GSoC'22: Making Thunar Bulk Renamer More Advanced.
Updated: Jul 13
Hopefully, most of you know bulk renamer; if not, this is Thunar's handy plugin to rename many files together. The plugin is already very advanced and can perform many complex tasks. But sometimes, performing those tasks required more user interference than expected. Consider a case where you are renaming two files, and the new name for one file matches the old name of the second file. No issue arises if the second file is renamed first, and the bulk renamer works perfectly. But if the first file is renamed, it throws an error message as the filename already exists. In the case of two files, the user can resolve such errors manually, but it can become a very tedious task for a large number of files. So the job was to make the bulk renamer intelligent enough to identify the best order in which the files should be renamed so that all such errors are resolved entirely. A trivial usage case for it
is to be able to rename files named file4, file5 ... file13 to file1, file2 ... file10.

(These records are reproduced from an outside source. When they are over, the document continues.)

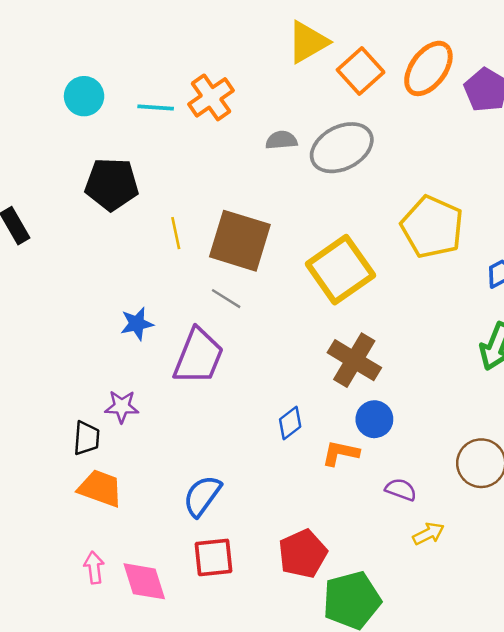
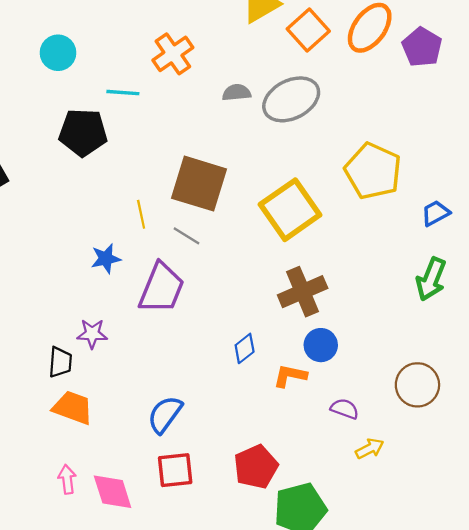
cyan line: (156, 107) -> (123, 93), moved
yellow line: (176, 233) -> (141, 214), moved
brown cross: (354, 360) -> (303, 292), turned 36

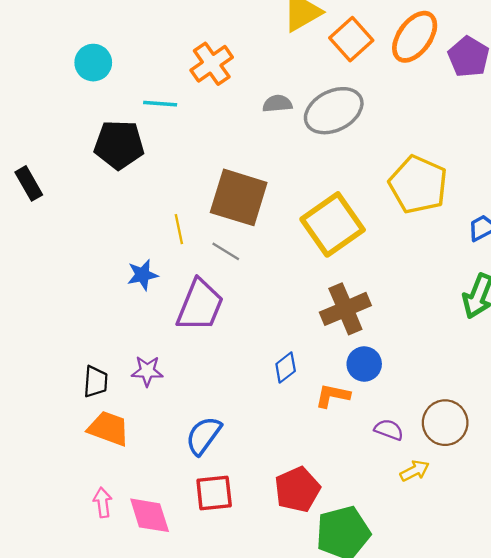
purple star: (92, 334) -> (147, 371), moved
brown circle: (417, 385) -> (445, 423), moved

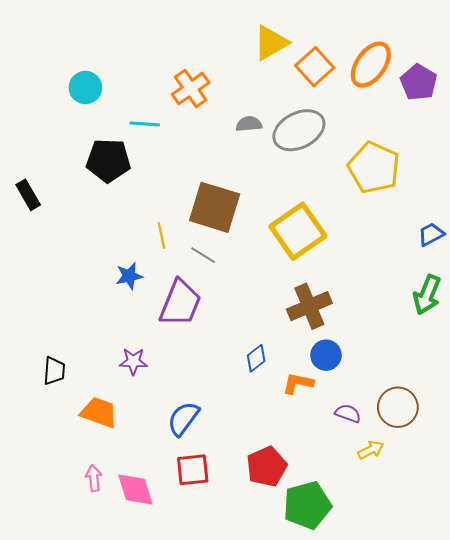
yellow pentagon: (418, 185) -> (374, 168), moved
black trapezoid: (96, 382) -> (54, 371), moved

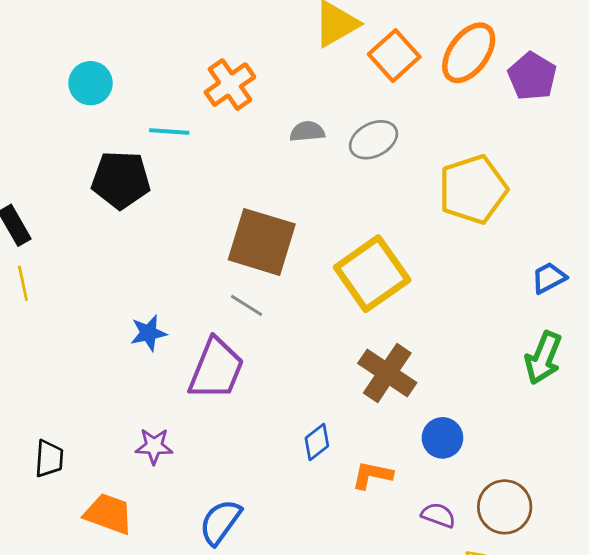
gray ellipse: (299, 130) -> (373, 140), size x0.7
yellow pentagon: (374, 168) -> (473, 189), turned 30
yellow line: (161, 235) -> (23, 283), moved
brown cross: (309, 306) -> (387, 373), turned -33
blue circle: (326, 355) -> (442, 438), moved

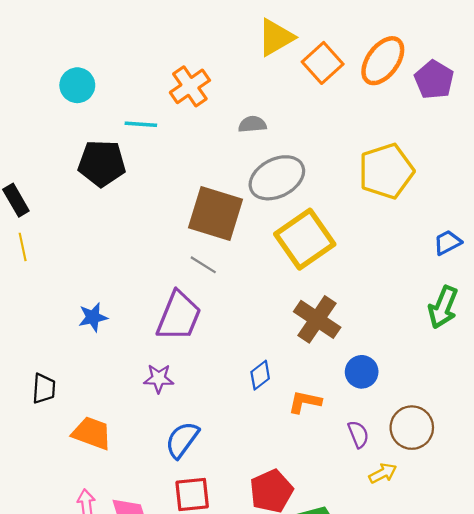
gray ellipse: (373, 140) -> (277, 178), moved, size x1.4
blue star: (148, 333) -> (93, 317), moved
purple star: (154, 446) -> (159, 379), moved
purple semicircle: (438, 515) -> (358, 434), turned 48

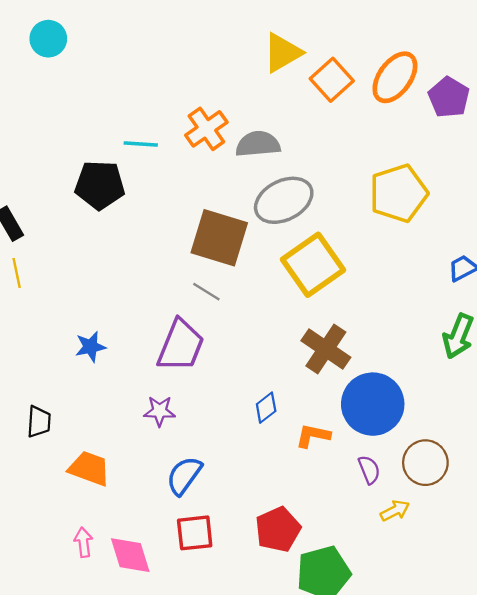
cyan circle: (77, 85) -> (48, 39), moved
orange cross: (190, 86) -> (206, 129), moved
gray semicircle: (252, 124) -> (258, 144), size x1.5
blue circle: (362, 372) -> (373, 404), size x1.8

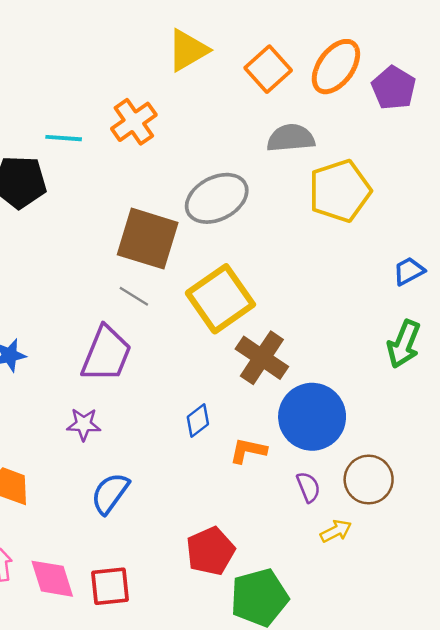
yellow triangle: (283, 53) -> (188, 50), moved
gray semicircle: (258, 144) -> (291, 138), moved
yellow square: (313, 265) -> (220, 299), moved
red square: (195, 533) -> (110, 586), moved

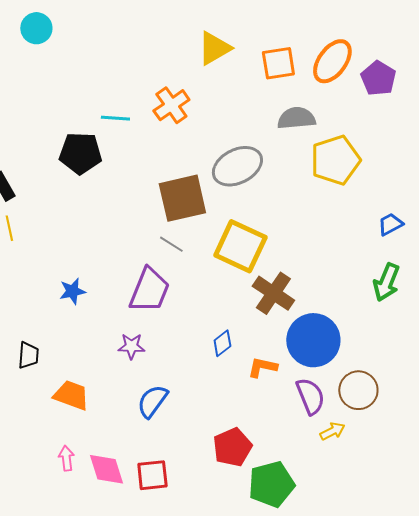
orange square: (268, 69) -> (278, 63), turned 33
brown square: (148, 239) -> (182, 198), turned -30
yellow square: (220, 299) -> (240, 246), turned -30
purple semicircle: (308, 487) -> (310, 396), size x1.5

Sorting is a critical player in the entire solution. The bulk renamer now tries three runs to rename a file. In the first run, the files are renamed in the user-specified order. If some files are not renamed successfully in this run, then the bulk renamer moves for the second run. Before starting the second run, all the failed files are first sorted in ascending order according to their current name. And then it tries to rename them again. But if still some files fail, it moves to the third run. Here the files are first sorted in reverse order and then renamed. The user is shown an error message if a file is still falling.
Under The Hood
With the support of Thunar's lead developers Alexander Schwinn (alexxcons), Sergios - Anestis Kefalidis, and Yongha Hwang (MShrimp4), the solution is implemented successfully in #MR267(https://gitlab.xfce.org/xfce/thunar/-/merge_requests/267). Implementing the three runs and sorting was not much of a big deal. But the real deal was to manage all the other systems that broke down due to the changes. One of the noteworthy was the undo option. But after rigorous manual testing, the entire system is working correctly and is ready to be used by general users.
The final system is now implemented as follows. The system stores four lists: one corresponding to the files that are renamed across all the runs, one corresponding to the files that are being renamed in the current run, one corresponding to the files that failed in the current run, and one corresponding to the files that are yet to be renamed in the current run. The system iterates over all the files in the list of pending files for the current run. For each file, it tries to rename it. If it is renamed successfully, then this file is added to the two lists corresponding to the files that are renamed successfully. And if it fails, then to the list corresponding to the failed one. Now at the end of each run, the system checks if there are files that still failing, or we can say if there are any files in the list of failed files. If there are, then these files are used as the pending files for the next run. If instead, all the files are renamed successfully, then there won't be any further runs. So it is not necessary that each time there will be three runs.
As discussed earlier, before starting a new run, the list of files yet to be renamed is processed accordingly. If the renaming of a file fails in the first or second run, then nothing is shown to the user. But if it fails in the third run, then the user is shown an error message, as the system can no longer resolve the conflict by itself. Accordingly, the user can either choose to cancel or to skip or undo all the changes made till now. If the user chooses to undo, then the list of all the files that were renamed successfully across all the runs is used, and all files in it are renamed back to their original name.
With this done, it's time for me to move on to my task for Xfce-Screenshooter, where I will implement custom actions support.